◆ DIRECTIONS ◆
Return the lines below in which the string "Follow" occurs.

** Opening MATERIAL TO PROCESS block **

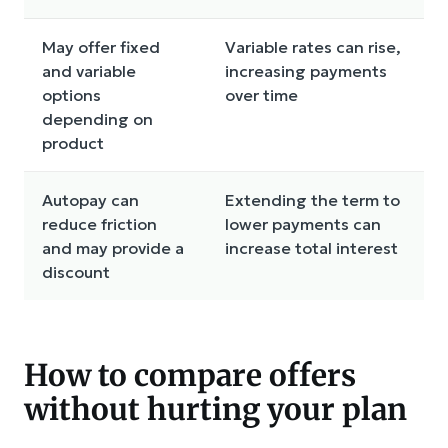
May offer fixed
Variable rates can rise,
and variable
increasing payments
options
over time
depending on
product
Autopay can
Extending the term to
reduce friction
lower payments can
and may provide a
increase total interest
discount
How to compare offers
without hurting your plan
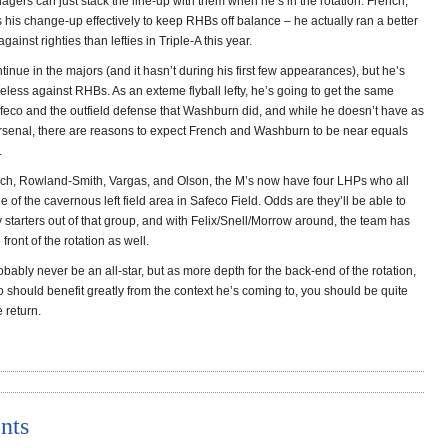
gers can just stack the line-up with them when he’s in the rotation. French,
his change-up effectively to keep RHBs off balance – he actually ran a better
ainst righties than lefties in Triple-A this year.
tinue in the majors (and it hasn’t during his first few appearances), but he’s
peless against RHBs. As an exteme flyball lefty, he’s going to get the same
eco and the outfield defense that Washburn did, and while he doesn’t have as
arsenal, there are reasons to expect French and Washburn to be near equals
.
h, Rowland-Smith, Vargas, and Olson, the M’s now have four LHPs who all
 of the cavernous left field area in Safeco Field. Odds are they’ll be able to
y starters out of that group, and with Felix/Snell/Morrow around, the team has
 front of the rotation as well.
obably never be an all-star, but as more depth for the back-end of the rotation,
 should benefit greatly from the context he’s coming to, you should be quite
 return.
nts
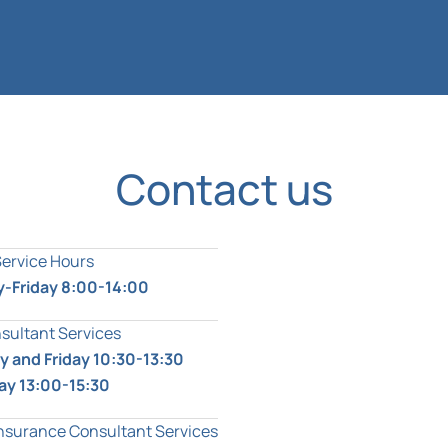
Contact us
Service Hours
-Friday 8:00-14:00
sultant Services
 and Friday 10:30-13:30
ay 13:00-15:30
Insurance Consultant Services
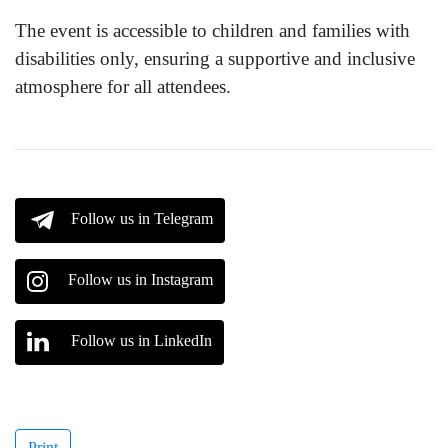
The event is accessible to children and families with
disabilities only, ensuring a supportive and inclusive
atmosphere for all attendees.
Follow us in Telegram
Follow us in Instagram
Follow us in LinkedIn
Print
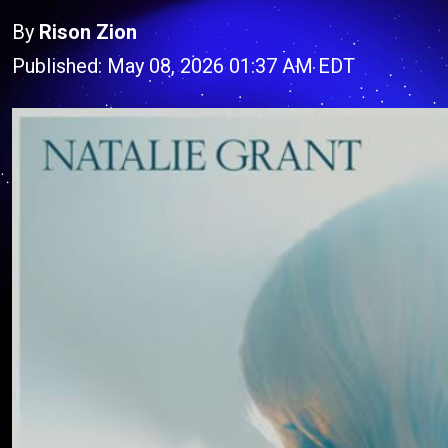
By
Rison Zion
Published: May 08, 2026 01:37 AM EDT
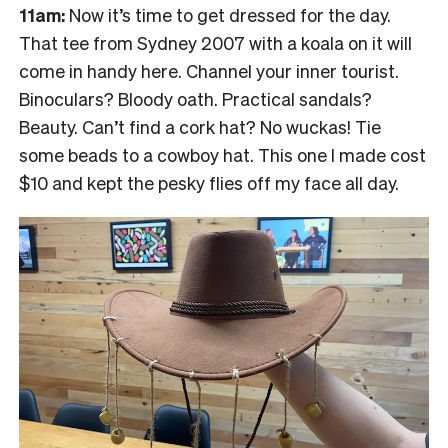
11am:
Now it’s time to get dressed for the day.
That tee from Sydney 2007 with a koala on it will
come in handy here. Channel your inner tourist.
Binoculars? Bloody oath. Practical sandals?
Beauty. Can’t find a cork hat? No wuckas! Tie
some beads to a cowboy hat. This one I made cost
$10 and kept the pesky flies off my face all day.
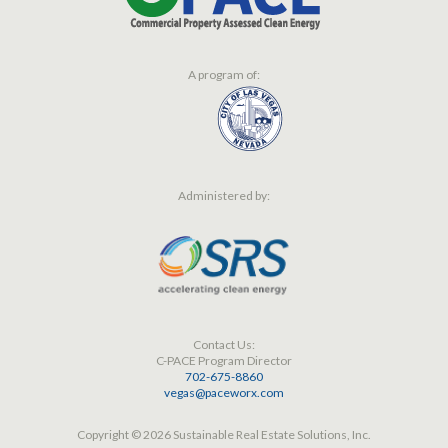
A program of:
Administered by:
Contact Us:
C-PACE Program Director
702-675-8860
vegas@paceworx.com
Copyright © 2026 Sustainable Real Estate Solutions, Inc.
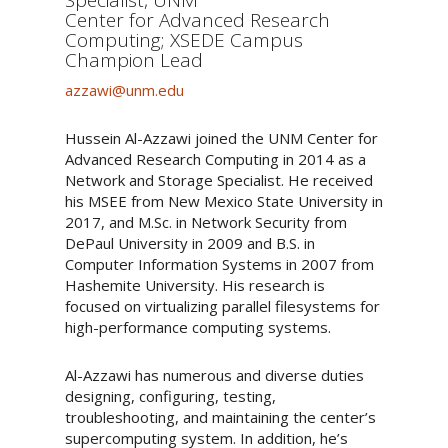
Center for Advanced Research
Computing; XSEDE Campus
Champion Lead
azzawi@unm.edu
Hussein Al-Azzawi joined the UNM Center for
Advanced Research Computing in 2014 as a
Network and Storage Specialist. He received
his MSEE from New Mexico State University in
2017, and M.Sc. in Network Security from
DePaul University in 2009 and B.S. in
Computer Information Systems in 2007 from
Hashemite University. His research is
focused on virtualizing parallel filesystems for
high-performance computing systems.
Al-Azzawi has numerous and diverse duties
designing, configuring, testing,
troubleshooting, and maintaining the center’s
supercomputing system. In addition, he’s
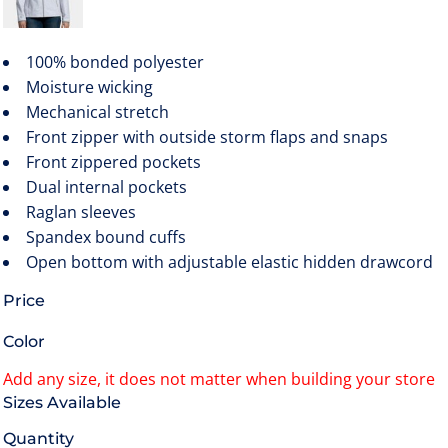
100% bonded polyester
Moisture wicking
Mechanical stretch
Front zipper with outside storm flaps and snaps
Front zippered pockets
Dual internal pockets
Raglan sleeves
Spandex bound cuffs
Open bottom with adjustable elastic hidden drawcord
Price
Color
Size
Quantity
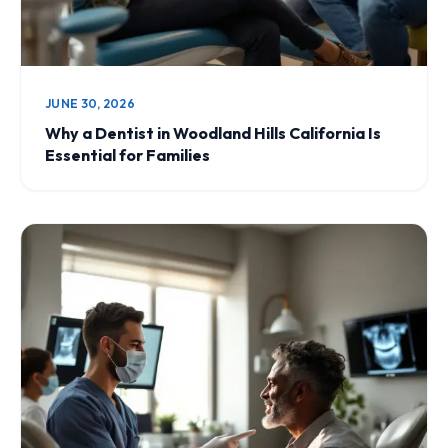
JUNE 30, 2026
Why a Dentist in Woodland Hills California Is
Essential for Families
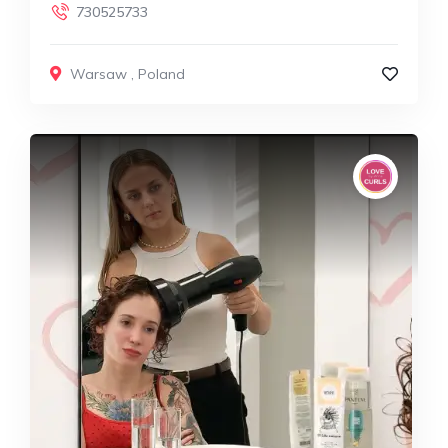
730525733
Warsaw
,
Poland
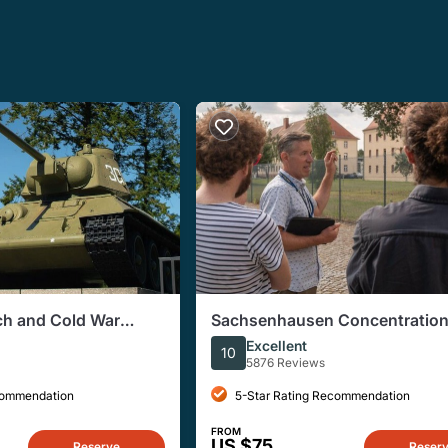
ich and Cold War
Sachsenhausen Concentratio
Tour from Berlin
Excellent
10
5876 Reviews
commendation
5-Star Rating Recommendation
FROM
US $75
Reserve
Reser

** Closing MATERIAL TO PROCESS block **

◆ RESPONSE ◆
Follow us in Telegram
Follow us in Instagram
Follow us in LinkedIn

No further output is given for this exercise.